#### [TASK TO CARRY OUT]
Check which lines in the records hold "world" and report how many there are, with no other text.
--- SOURCE MATERIAL ---
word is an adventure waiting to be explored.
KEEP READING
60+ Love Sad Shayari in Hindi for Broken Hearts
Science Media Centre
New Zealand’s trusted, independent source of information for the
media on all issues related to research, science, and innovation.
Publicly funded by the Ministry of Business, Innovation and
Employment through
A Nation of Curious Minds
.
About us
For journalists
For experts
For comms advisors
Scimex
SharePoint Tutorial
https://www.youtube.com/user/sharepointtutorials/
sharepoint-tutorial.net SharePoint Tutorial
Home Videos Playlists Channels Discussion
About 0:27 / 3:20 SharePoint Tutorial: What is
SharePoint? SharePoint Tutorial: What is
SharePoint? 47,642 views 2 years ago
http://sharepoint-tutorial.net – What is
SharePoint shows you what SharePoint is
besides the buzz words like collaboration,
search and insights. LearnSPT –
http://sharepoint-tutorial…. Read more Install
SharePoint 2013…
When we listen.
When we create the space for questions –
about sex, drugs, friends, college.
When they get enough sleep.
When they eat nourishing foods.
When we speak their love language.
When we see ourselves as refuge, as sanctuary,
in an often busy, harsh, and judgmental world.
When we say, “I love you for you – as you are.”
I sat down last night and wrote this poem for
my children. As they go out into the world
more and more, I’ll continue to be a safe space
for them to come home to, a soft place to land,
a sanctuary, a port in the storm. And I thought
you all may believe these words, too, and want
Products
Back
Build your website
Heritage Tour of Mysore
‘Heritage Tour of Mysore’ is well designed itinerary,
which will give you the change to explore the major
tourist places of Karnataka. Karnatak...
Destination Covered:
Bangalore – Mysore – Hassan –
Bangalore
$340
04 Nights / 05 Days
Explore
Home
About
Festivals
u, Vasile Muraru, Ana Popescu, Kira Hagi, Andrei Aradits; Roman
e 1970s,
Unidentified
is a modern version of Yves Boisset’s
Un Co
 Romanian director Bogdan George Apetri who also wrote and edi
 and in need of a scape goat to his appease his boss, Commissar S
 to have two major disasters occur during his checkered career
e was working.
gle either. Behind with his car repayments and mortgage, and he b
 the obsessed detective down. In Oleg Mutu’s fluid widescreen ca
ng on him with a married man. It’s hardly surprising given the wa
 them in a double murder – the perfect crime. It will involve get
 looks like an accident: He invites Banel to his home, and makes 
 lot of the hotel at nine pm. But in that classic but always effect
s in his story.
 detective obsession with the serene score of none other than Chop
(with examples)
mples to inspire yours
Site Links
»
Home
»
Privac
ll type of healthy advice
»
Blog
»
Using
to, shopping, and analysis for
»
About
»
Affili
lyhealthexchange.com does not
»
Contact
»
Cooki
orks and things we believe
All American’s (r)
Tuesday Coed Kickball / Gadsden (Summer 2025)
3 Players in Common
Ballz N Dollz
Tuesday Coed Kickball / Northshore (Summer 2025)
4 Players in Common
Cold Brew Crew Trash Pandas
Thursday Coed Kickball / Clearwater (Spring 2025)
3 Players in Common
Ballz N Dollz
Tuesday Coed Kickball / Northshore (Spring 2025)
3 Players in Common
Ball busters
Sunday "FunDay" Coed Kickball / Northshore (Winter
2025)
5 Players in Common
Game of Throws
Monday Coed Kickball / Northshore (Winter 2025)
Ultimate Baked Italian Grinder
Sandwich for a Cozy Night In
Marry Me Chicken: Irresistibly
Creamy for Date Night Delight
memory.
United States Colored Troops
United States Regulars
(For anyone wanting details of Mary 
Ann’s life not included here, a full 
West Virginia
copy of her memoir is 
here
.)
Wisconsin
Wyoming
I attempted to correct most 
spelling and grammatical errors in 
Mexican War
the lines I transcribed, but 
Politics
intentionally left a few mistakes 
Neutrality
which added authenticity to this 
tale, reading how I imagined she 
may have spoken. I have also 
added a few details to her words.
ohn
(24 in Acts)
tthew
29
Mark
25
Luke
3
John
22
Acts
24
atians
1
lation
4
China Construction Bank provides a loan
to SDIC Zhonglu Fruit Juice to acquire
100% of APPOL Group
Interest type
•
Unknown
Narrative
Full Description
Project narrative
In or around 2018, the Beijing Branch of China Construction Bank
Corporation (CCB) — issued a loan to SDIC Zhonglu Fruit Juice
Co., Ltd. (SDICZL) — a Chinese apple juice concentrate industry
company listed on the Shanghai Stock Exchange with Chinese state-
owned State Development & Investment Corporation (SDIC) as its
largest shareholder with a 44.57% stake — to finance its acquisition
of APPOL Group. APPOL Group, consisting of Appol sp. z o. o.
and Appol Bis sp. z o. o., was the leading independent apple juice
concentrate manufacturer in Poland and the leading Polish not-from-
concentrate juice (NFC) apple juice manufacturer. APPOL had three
---
#### [EXERCISE ANSWER]
2